Triggering collective oscillations by three-flavor effects
Basudeb Dasgupta, Georg G. Raffelt (MPI for Physics, Munich), Irene, Tamborra (U. of Bari, INFN Bari & MPI for Physics, Munich)

TL;DR
This paper investigates how three-flavor effects, such as radiative corrections and flux differences, influence collective neutrino oscillations in supernovae, showing that even tiny effects can trigger flavor conversions regardless of theta_13.
Contribution
It demonstrates that small three-flavor perturbations can break the two-flavor approximation, leading to flavor conversions independent of the value of theta_13.
Findings
Small three-flavor effects trigger collective oscillations.
Flavor evolution depends on neutrino spectra and mass ordering.

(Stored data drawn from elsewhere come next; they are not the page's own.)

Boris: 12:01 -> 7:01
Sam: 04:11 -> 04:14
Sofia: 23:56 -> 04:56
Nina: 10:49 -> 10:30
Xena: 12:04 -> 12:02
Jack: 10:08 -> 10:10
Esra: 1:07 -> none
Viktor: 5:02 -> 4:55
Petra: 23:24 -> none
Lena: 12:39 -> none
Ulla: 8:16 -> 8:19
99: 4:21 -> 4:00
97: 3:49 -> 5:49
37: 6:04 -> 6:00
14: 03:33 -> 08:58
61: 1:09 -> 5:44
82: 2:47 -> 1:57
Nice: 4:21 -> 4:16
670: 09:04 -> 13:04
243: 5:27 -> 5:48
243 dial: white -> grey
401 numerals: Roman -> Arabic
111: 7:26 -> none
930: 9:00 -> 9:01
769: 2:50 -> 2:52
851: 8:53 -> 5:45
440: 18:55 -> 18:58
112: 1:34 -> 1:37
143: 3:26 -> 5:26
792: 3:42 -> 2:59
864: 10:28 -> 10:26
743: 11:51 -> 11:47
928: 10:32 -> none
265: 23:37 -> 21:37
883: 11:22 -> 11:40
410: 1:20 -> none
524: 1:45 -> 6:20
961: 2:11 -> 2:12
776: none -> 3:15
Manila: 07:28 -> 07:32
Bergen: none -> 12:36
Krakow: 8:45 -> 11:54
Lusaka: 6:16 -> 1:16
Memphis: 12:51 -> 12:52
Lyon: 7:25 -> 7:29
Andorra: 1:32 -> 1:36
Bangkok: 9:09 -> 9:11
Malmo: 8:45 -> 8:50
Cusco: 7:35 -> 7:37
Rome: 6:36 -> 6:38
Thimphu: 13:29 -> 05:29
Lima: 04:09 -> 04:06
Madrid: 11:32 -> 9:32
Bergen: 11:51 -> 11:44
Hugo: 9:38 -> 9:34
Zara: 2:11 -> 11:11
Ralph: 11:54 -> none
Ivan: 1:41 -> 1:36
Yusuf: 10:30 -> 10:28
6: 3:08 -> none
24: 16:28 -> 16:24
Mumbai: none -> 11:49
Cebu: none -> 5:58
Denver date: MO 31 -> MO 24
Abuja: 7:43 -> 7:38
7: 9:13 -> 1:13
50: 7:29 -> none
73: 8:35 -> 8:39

Conversion occurs even at extremely small theta_13 values.
Abstract
Collective flavor transformations in supernovae, caused by neutrino-neutrino interactions, are essentially a two-flavor phenomenon driven by the atmospheric mass difference and the small mixing angle theta_13. In the two-flavor approximation, the initial evolution depends logarithmically on theta_13 and the system remains trapped in an unstable fixed point for theta_13 = 0. However, any effect breaking exact nu_mu-nu_tau equivalence triggers the conversion. Such three-flavor perturbations include radiative corrections to weak interactions, small differences between the nu_mu and nu_tau fluxes, or non-standard interactions. Therefore, extremely small values of theta_13 are in practice equivalent, the fate of the system depending only on the neutrino spectra and their mass ordering.